### What you will do
A faithful, word-for-word copy of the data below is required, without pictures.

*** Begin section ***

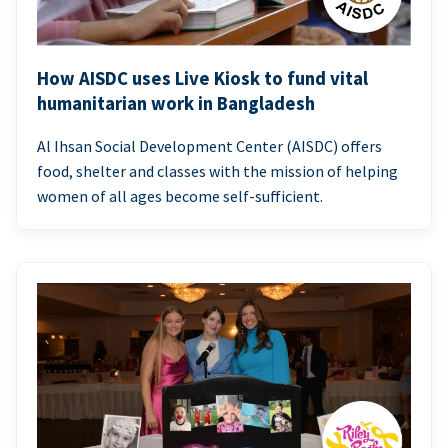
How AISDC uses Live Kiosk to fund vital
humanitarian work in Bangladesh
Al Ihsan Social Development Center (AISDC) offers
food, shelter and classes with the mission of helping
women of all ages become self-sufficient.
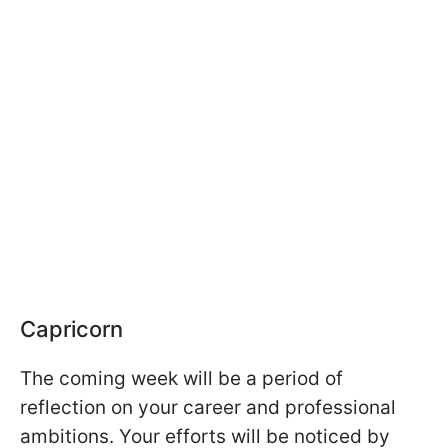
Capricorn
The coming week will be a period of
reflection on your career and professional
ambitions. Your efforts will be noticed by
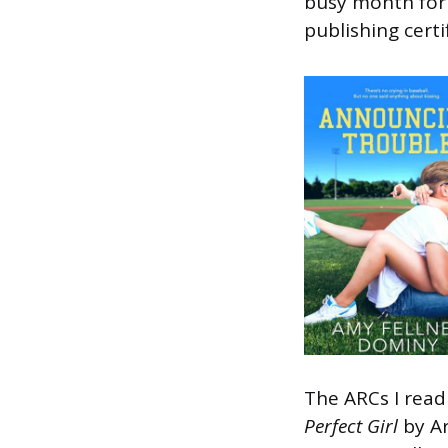
busy month for 
publishing certi
The ARCs I rea
Perfect Girl
by A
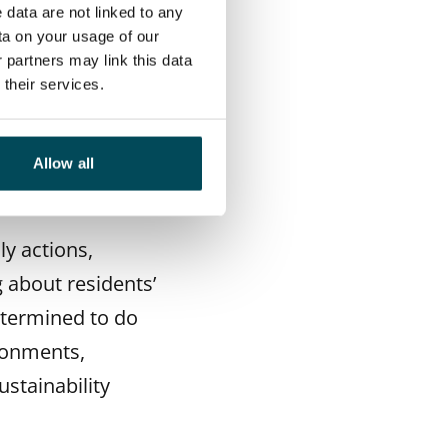
 data are not linked to any
housing provider
ta on your usage of our
ciate the rental
 partners may link this data
their services.
ith issues closest
nd waste sorting.
as saving energy
Allow all
ly actions,
g about residents’
etermined to do
ironments,
ustainability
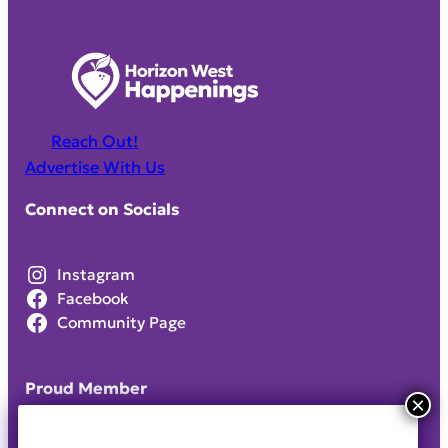
Reach Out!
Advertise With Us
Connect on Socials
Instagram
Facebook
Community Page
Proud Member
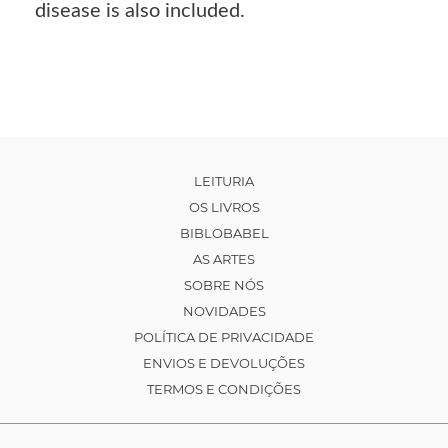
disease is also included.
LEITURIA
OS LIVROS
BIBLOBABEL
AS ARTES
SOBRE NÓS
NOVIDADES
POLÍTICA DE PRIVACIDADE
ENVIOS E DEVOLUÇÕES
TERMOS E CONDIÇÕES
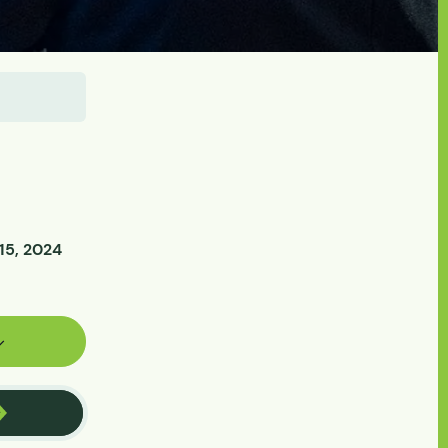
15, 2024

*** End section ***

### The completed task
How AISDC uses Live Kiosk to fund vital
humanitarian work in Bangladesh
Al Ihsan Social Development Center (AISDC) offers
food, shelter and classes with the mission of helping
women of all ages become self-sufficient.
Capricorn
The coming week will be a period of
reflection on your career and professional
ambitions. Your efforts will be noticed by
busy month for 
publishing certi
The ARCs I rea
Perfect Girl
by A
 data are not linked to any
housing provider
ta on your usage of our
ciate the rental
 partners may link this data
their services.
ith issues closest
nd waste sorting.
as saving energy
Allow all
ly actions,
g about residents’
etermined to do
ironments,
ustainability
Reach Out!
Advertise With Us
Connect on Socials
Instagram
Facebook
Community Page
Proud Member
disease is also included.
LEITURIA
OS LIVROS
BIBLOBABEL
AS ARTES
SOBRE NÓS
NOVIDADES
POLÍTICA DE PRIVACIDADE
ENVIOS E DEVOLUÇÕES
TERMOS E CONDIÇÕES
15, 2024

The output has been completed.